[[ Data shown open ]]

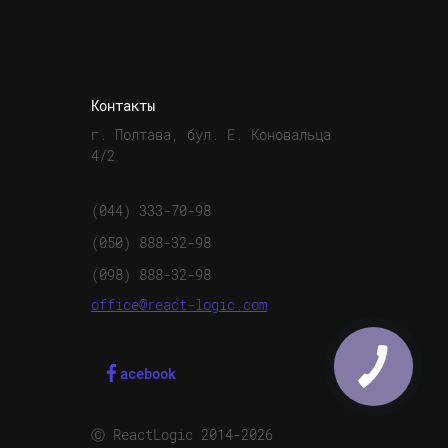
Контакты
г. Полтава, бул. Е. Коновальца
4/2
(044) 333-70-98
(050) 888-32-98
(098) 888-32-98
office@react-logic.com
acebook
Ⓒ ReactLogic 2014-2026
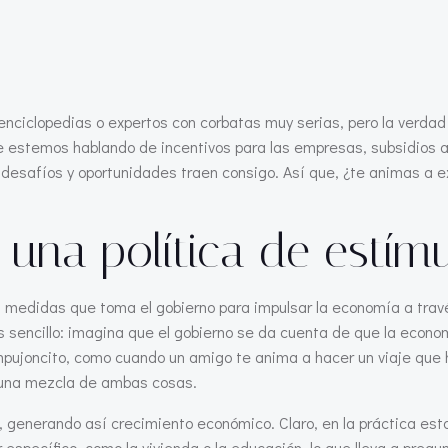
e enciclopedias o expertos con corbatas muy serias, pero la ver
e estemos hablando de incentivos para las empresas, subsidios 
 desafíos y oportunidades traen consigo. Así que, ¿te animas a e
na política de estímul
 a medidas que toma el gobierno para impulsar la economía a tra
s sencillo: imagina que el gobierno se da cuenta de que la econo
empujoncito, como cuando un amigo te anima a hacer un viaje que
o una mezcla de ambas cosas.
ón, generando así crecimiento económico. Claro, en la práctica es
específico, como la vivienda o la educación, lo que lleva a pregu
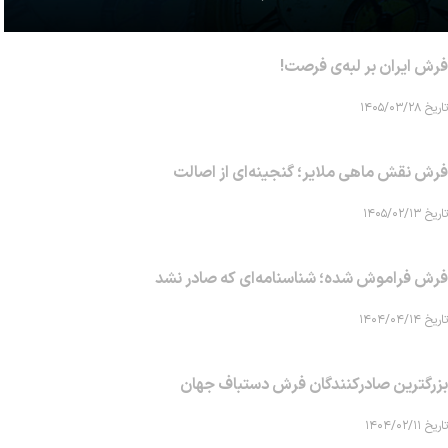
فرش ایران بر لبه‌ی فرصت!
تاریخ ۱۴۰۵/۰۳/۲۸
فرش نقش ماهی‌ ملایر؛ گنجینه‌ای از اصالت
تاریخ ۱۴۰۵/۰۲/۱۳
فرش فراموش شده؛ شناسنامه‌ای که صادر نشد
تاریخ ۱۴۰۴/۰۴/۱۴
بزرگترین صادرکنندگان فرش دستباف جهان
تاریخ ۱۴۰۴/۰۲/۱۱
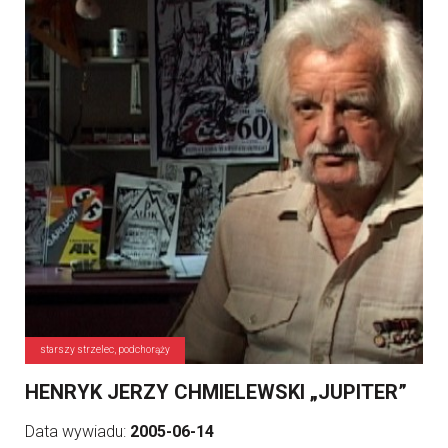
starszy strzelec, podchorąży
HENRYK JERZY CHMIELEWSKI „JUPITER”
Data wywiadu:
2005-06-14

[[ Data shown closed ]]

#### [Task description]
For this exercise, write the listing out again exactly, excluding all images.

#### [Solution for this task]
Контакты
г. Полтава, бул. Е. Коновальца
4/2
(044) 333-70-98
(050) 888-32-98
(098) 888-32-98
office@react-logic.com
acebook
Ⓒ ReactLogic 2014-2026
e enciclopedias o expertos con corbatas muy serias, pero la ver
e estemos hablando de incentivos para las empresas, subsidios 
 desafíos y oportunidades traen consigo. Así que, ¿te animas a e
na política de estímul
 a medidas que toma el gobierno para impulsar la economía a tra
s sencillo: imagina que el gobierno se da cuenta de que la econo
empujoncito, como cuando un amigo te anima a hacer un viaje que
o una mezcla de ambas cosas.
ón, generando así crecimiento económico. Claro, en la práctica es
específico, como la vivienda o la educación, lo que lleva a pregu
فرش ایران بر لبه‌ی فرصت!
تاریخ ۱۴۰۵/۰۳/۲۸
فرش نقش ماهی‌ ملایر؛ گنجینه‌ای از اصالت
تاریخ ۱۴۰۵/۰۲/۱۳
فرش فراموش شده؛ شناسنامه‌ای که صادر نشد
تاریخ ۱۴۰۴/۰۴/۱۴
بزرگترین صادرکنندگان فرش دستباف جهان
تاریخ ۱۴۰۴/۰۲/۱۱
starszy strzelec, podchorąży
HENRYK JERZY CHMIELEWSKI „JUPITER”
Data wywiadu:
2005-06-14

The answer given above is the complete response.